**Page-level text extractions:**
════════════════════
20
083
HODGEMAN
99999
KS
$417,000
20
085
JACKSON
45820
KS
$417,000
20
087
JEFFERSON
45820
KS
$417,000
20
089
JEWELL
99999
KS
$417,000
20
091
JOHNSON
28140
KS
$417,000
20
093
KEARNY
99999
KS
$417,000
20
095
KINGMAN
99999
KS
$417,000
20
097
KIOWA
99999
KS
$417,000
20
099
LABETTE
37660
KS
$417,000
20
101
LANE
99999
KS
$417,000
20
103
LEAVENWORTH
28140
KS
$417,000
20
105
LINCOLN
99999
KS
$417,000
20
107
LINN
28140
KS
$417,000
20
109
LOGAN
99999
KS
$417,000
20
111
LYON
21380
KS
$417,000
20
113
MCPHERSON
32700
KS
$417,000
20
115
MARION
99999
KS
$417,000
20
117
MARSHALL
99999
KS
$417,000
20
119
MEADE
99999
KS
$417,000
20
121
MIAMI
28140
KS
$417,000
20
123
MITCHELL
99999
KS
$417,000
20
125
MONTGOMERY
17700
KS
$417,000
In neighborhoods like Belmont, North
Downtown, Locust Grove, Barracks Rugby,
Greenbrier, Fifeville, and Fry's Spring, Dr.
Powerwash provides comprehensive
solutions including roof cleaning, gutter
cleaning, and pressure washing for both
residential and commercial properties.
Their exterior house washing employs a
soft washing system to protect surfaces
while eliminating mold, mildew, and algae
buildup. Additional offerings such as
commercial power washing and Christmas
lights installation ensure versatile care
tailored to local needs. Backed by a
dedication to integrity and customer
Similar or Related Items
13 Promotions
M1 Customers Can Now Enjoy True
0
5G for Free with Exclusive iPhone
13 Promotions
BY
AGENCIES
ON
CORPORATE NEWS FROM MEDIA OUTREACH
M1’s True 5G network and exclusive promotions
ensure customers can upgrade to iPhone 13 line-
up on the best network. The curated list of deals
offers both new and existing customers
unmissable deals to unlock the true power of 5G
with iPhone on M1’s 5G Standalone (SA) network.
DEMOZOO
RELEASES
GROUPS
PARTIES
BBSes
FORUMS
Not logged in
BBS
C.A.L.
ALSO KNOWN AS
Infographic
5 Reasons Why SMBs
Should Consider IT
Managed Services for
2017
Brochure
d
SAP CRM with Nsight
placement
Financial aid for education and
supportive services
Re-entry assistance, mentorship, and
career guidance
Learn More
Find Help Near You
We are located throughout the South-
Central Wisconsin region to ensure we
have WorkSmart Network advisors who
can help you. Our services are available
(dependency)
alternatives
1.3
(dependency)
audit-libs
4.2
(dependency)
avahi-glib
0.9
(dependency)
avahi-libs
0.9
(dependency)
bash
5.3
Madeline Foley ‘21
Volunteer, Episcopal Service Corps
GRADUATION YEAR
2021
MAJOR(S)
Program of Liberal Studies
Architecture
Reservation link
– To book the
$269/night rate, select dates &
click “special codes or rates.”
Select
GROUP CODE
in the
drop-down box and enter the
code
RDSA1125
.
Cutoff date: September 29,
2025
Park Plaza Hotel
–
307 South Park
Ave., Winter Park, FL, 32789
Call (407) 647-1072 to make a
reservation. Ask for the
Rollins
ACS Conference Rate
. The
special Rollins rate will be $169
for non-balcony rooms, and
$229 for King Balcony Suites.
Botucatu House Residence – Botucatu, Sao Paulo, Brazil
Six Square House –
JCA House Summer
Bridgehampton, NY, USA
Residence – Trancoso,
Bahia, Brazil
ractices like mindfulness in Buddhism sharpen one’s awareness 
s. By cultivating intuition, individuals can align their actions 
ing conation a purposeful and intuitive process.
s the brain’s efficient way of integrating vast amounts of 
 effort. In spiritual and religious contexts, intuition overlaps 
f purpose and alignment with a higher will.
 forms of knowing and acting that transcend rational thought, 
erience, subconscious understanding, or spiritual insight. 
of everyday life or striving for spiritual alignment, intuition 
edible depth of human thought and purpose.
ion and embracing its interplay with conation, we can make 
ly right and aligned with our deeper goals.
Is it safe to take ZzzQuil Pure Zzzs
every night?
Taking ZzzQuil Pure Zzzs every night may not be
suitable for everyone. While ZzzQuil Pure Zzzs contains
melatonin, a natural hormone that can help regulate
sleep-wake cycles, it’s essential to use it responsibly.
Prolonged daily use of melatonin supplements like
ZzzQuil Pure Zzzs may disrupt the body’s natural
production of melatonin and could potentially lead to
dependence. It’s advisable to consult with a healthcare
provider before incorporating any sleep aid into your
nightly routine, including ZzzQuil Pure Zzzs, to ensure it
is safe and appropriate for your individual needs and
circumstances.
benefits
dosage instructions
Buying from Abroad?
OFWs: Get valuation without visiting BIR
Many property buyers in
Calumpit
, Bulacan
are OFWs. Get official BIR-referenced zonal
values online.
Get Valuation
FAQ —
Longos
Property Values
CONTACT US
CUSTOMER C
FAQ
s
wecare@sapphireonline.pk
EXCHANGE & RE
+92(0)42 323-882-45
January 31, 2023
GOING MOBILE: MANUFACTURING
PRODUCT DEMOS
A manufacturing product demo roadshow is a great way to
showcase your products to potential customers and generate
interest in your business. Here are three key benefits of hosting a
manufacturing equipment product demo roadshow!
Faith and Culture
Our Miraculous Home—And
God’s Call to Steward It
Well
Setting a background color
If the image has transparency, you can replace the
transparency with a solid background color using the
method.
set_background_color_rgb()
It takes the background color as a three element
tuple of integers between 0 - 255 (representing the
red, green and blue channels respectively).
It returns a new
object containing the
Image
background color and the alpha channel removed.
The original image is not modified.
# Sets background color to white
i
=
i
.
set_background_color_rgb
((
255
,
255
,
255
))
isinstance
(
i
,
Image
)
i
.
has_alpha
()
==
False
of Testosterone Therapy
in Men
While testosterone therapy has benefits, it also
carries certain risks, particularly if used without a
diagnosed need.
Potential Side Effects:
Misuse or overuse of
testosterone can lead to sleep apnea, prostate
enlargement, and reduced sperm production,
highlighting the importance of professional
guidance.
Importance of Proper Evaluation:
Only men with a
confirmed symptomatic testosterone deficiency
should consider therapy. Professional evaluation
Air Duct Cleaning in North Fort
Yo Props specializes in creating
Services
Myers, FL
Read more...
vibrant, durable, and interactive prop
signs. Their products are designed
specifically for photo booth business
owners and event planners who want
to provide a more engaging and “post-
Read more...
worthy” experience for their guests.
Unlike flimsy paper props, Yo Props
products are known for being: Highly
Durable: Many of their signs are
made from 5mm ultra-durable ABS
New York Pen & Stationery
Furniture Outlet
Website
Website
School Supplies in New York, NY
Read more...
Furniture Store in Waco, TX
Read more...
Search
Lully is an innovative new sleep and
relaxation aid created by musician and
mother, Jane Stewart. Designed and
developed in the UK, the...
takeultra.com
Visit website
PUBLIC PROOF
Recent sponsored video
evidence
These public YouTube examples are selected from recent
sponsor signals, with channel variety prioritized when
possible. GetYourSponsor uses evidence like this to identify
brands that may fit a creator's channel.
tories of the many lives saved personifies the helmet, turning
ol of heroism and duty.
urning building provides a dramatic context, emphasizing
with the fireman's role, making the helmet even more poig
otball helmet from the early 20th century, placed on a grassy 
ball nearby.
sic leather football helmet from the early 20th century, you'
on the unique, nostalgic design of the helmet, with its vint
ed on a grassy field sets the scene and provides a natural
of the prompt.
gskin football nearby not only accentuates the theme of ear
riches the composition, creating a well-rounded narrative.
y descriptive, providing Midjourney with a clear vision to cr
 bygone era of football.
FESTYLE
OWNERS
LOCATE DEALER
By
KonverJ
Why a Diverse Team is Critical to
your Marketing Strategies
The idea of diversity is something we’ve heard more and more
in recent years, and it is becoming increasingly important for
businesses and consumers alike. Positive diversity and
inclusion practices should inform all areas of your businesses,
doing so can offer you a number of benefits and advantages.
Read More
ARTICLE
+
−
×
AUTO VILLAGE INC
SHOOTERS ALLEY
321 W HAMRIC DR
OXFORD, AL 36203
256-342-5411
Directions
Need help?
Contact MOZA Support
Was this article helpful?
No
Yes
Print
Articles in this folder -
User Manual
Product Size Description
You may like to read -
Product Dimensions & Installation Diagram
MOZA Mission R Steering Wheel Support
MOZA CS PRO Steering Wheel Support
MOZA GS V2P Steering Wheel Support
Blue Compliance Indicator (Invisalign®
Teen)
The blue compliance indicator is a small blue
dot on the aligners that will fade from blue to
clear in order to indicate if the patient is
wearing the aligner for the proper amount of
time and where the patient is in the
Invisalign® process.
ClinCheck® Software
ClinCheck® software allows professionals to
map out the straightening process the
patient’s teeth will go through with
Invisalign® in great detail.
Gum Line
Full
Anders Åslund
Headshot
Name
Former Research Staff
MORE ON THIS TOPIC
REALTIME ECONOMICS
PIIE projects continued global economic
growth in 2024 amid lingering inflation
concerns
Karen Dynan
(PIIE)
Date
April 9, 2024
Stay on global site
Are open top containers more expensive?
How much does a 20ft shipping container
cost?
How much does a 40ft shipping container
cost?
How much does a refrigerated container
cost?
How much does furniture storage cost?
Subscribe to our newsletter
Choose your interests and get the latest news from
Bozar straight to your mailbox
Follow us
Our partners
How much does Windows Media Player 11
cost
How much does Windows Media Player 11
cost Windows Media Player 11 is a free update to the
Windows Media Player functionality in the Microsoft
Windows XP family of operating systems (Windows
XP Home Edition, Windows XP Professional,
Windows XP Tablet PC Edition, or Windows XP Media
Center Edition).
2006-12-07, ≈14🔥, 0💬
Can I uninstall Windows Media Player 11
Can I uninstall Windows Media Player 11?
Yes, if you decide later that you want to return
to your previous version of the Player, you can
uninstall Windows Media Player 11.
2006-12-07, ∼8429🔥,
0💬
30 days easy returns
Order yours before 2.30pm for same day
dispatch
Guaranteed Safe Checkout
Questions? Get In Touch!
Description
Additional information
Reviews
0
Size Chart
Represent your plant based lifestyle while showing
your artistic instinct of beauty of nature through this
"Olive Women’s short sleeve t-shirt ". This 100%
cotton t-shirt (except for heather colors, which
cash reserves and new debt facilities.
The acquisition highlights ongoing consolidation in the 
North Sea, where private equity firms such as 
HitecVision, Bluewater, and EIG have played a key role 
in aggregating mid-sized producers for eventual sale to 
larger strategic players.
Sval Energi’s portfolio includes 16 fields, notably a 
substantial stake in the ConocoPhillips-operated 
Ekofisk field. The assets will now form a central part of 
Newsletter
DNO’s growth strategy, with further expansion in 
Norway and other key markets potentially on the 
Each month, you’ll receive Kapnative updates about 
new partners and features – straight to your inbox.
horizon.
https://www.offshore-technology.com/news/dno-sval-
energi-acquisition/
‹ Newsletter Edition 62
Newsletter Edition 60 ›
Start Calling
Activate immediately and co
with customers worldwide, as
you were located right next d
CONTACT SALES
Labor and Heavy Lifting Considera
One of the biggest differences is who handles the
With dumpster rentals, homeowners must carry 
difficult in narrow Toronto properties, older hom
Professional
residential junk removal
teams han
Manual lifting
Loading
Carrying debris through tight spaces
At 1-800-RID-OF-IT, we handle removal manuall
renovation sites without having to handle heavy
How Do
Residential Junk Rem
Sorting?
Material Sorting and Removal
════════════════════
**ASSIGNMENT:**
Beginning at the line with "# Sets background color to white" and ending at the line with "Air Duct Cleaning in North Fort", reproduce each line of the data above exactly, and add no other lines.

**OUTPUT OF THE TASK:**
# Sets background color to white
i
=
i
.
set_background_color_rgb
((
255
,
255
,
255
))
isinstance
(
i
,
Image
)
i
.
has_alpha
()
==
False
of Testosterone Therapy
in Men
While testosterone therapy has benefits, it also
carries certain risks, particularly if used without a
diagnosed need.
Potential Side Effects:
Misuse or overuse of
testosterone can lead to sleep apnea, prostate
enlargement, and reduced sperm production,
highlighting the importance of professional
guidance.
Importance of Proper Evaluation:
Only men with a
confirmed symptomatic testosterone deficiency
should consider therapy. Professional evaluation
Air Duct Cleaning in North Fort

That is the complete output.